§ Required work
Output the data below in full, character for character.

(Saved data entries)
• • • •
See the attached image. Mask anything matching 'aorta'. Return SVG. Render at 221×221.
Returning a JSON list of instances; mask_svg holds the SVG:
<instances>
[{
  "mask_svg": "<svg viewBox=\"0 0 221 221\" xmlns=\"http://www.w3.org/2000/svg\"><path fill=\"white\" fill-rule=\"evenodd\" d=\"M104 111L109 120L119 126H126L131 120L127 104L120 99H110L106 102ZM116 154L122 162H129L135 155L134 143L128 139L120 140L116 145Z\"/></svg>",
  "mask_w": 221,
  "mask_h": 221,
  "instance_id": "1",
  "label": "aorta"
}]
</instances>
• • • •
§ Solution to this task
See the attached image. Mask anything matching 'aorta'. Return SVG. Render at 221×221.
Returning a JSON list of instances; mask_svg holds the SVG:
<instances>
[{
  "mask_svg": "<svg viewBox=\"0 0 221 221\" xmlns=\"http://www.w3.org/2000/svg\"><path fill=\"white\" fill-rule=\"evenodd\" d=\"M104 111L109 120L119 126H126L131 120L127 104L120 99H110L106 102ZM116 154L122 162H129L135 155L134 143L128 139L120 140L116 145Z\"/></svg>",
  "mask_w": 221,
  "mask_h": 221,
  "instance_id": "1",
  "label": "aorta"
}]
</instances>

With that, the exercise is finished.